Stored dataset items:
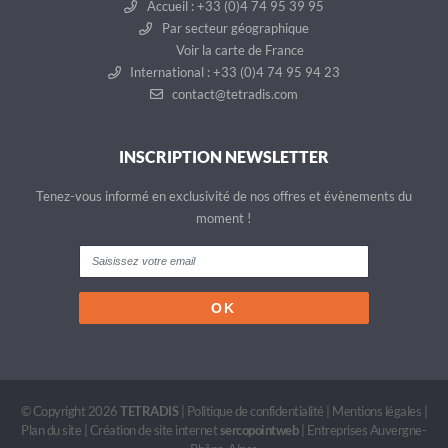
Accueil : +33 (0)4 74 95 39 95
Par secteur géographique
Voir la carte de France
International : +33 (0)4 74 95 94 23
contact@tetradis.com
INSCRIPTION NEWSLETTER
Tenez-vous informé en exclusivité de nos offres et évènements du
moment !
© Copyright 2026
TETRADIS
|
Politique de confidentialité
|
Mentions légales
|
Plan du site
|
Création de site internet
sercopointweb
|
Entreprises Auvergne-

Problem: Set down the records precisely as they appear. Any picture stays out.

Answer section:
Accueil : +33 (0)4 74 95 39 95
Par secteur géographique
Voir la carte de France
International : +33 (0)4 74 95 94 23
contact@tetradis.com
INSCRIPTION NEWSLETTER
Tenez-vous informé en exclusivité de nos offres et évènements du
moment !
© Copyright 2026
TETRADIS
|
Politique de confidentialité
|
Mentions légales
|
Plan du site
|
Création de site internet
sercopointweb
|
Entreprises Auvergne-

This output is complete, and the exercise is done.